Il est indéniable que le mot « luddite » est maintenant utilisé assez fréquemment comme un raccourci dans le monde anglophone. De la façon dont on l’utilise communément dans le discours ordinaire, le terme en est venu à devenir un descripteur facile pour une personne qui « déteste la technologie », une personne qui « a peur de la technologie » ou qui est, tout simplement, « peu douée avec la technologie ». Selon l’usage précis qui en est fait, le mot « luddite » peut servir comme expression comique d’autodérision ou être lancé comme une insulte. Pour la plupart des gens, l’usage du terme est appuyé par une vague connaissance historique, suffisante pour obtenir une partie de la note dans un test d’histoire : les luddites étaient des gens qui ont, il y a longtemps en Angleterre, détruit des machines. Sur ce fondement de base, d’autres éléments se font ajouter : les luddites détestaient la technologie, les luddites détestaient le progrès, si les luddites avaient gagné, nous vivrions dans des cavernes, les luddites étaient des imbéciles illettrés, et ainsi de suite. Comme l’historien E.P. Thompson l’a justement observé avant de démolir le fondement historique de cette croyance, « Le luddisme persiste, dans l’esprit populaire, comme étant une affaire grossière et spontanée d’ouvriers illettrés résistant aveuglément à la machinerie[i]. » Pour une société inondée de téléphones intelligents, entichée de l’Internet et dont l’espoir d’un avenir meilleur repose sur Silicon Valley, les luddites semblent être de parfaits croque-mitaines. En brandissant le spectre des luddites, il est facile de dénigrer quiconque ose parler contre la moindre technologie en le dépeignant comme un idiot qui languit pour le passé, et qui, en réalité, souhaite que nous allions tous vivre dans des cavernes au fond des bois.

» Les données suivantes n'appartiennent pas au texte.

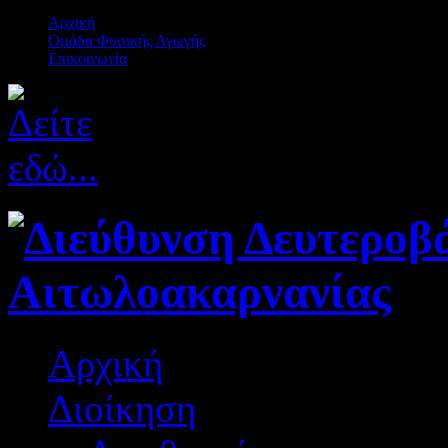
Αρχική
Ομάδα Φυσικής Αγωγής
Επικοινωνία
Αρχική
Διοίκηση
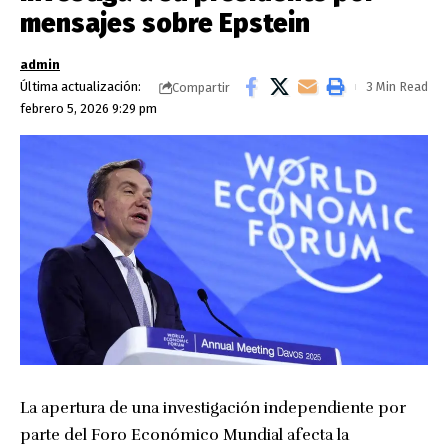
mensajes sobre Epstein
admin
Última actualización:
3 Min Read
Compartir
febrero 5, 2026 9:29 pm
La apertura de una investigación independiente por
parte del Foro Económico Mundial afecta la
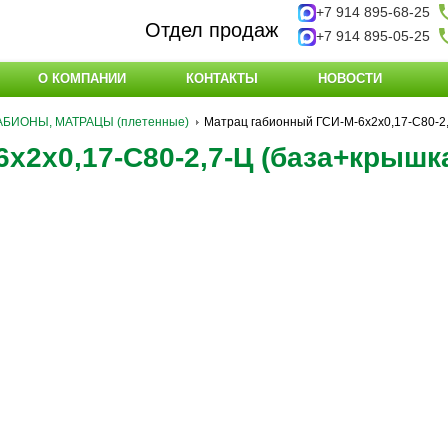
+7 914 895-68-25
Отдел продаж
+7 914 895-05-25
О КОМПАНИИ
КОНТАКТЫ
НОВОСТИ
АБИОНЫ, МАТРАЦЫ (плетенные)
Матрац габионный ГСИ-М-6х2х0,17-С80-2,
х2х0,17-С80-2,7-Ц (база+крышк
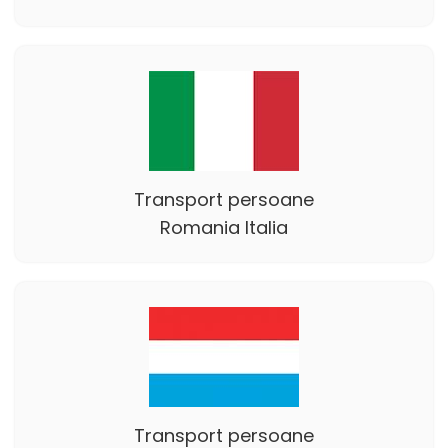
Transport persoane
Romania Italia
Transport persoane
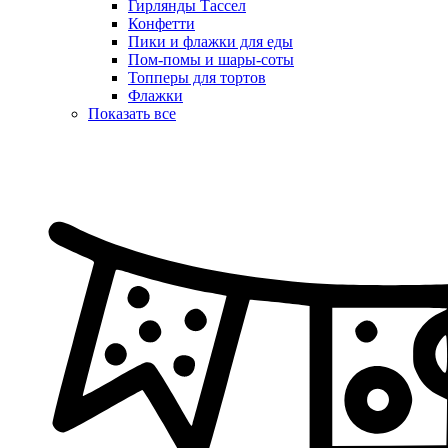
Гирлянды Тассел
Конфетти
Пики и флажки для еды
Пом-помы и шары-соты
Топперы для тортов
Флажки
Показать все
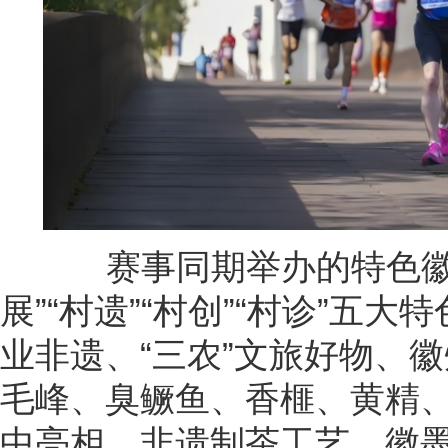
赛事同期举办的特色徽州
展”“村遗”“村创”“村诊”五
业非遗、“三农”文旅好物、
毛峰、臭鳜鱼、香榧、黄精
中亮相，非遗制茶工艺、徽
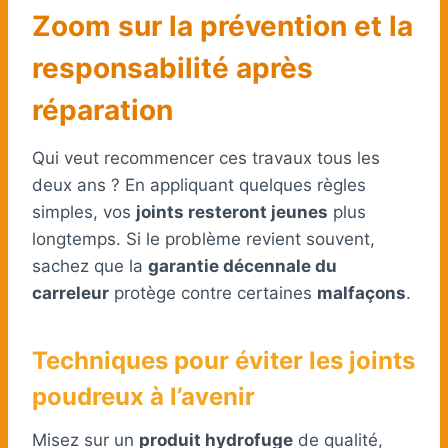
Zoom sur la prévention et la
responsabilité après
réparation
Qui veut recommencer ces travaux tous les
deux ans ? En appliquant quelques règles
simples, vos
joints resteront jeunes
plus
longtemps. Si le problème revient souvent,
sachez que la
garantie décennale du
carreleur
protège contre certaines
malfaçons
.
Techniques pour éviter les joints
poudreux à l’avenir
Misez sur un
produit hydrofuge
de qualité,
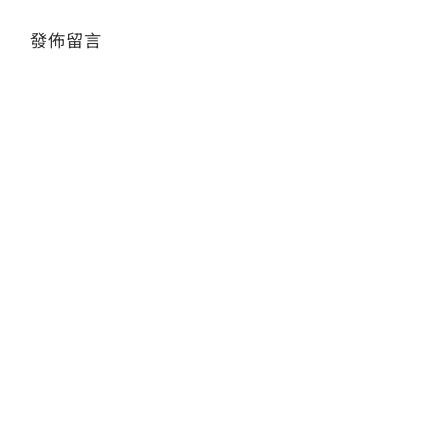
發佈留言
會員專區
Alte
搜
索
結
果：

Bien sûr, la majeure partie de cette imagerie populaire au sujet des luddites historiques est tout simplement erronée. Lorsqu’on jette le terme « luddite » sans y prendre garde, cela détruit toute nuance historique et on transpose alors les valeurs et idéologies contemporaines de manière à supplanter celles que défendaient réellement les luddites. L’usage de « luddite » comme épithète familier est une façon puissante de couper court à toute pensée critique.

Pourtant, pour le dire de façon directe, quelle importance a notre façon de parler des luddites?

C’est que quand nous parlons des luddites, nous ne parlons pas des vrais luddites, mais de nous-mêmes. Nous devrions donc faire très attention aux valeurs qui se glissent dans notre façon de parler.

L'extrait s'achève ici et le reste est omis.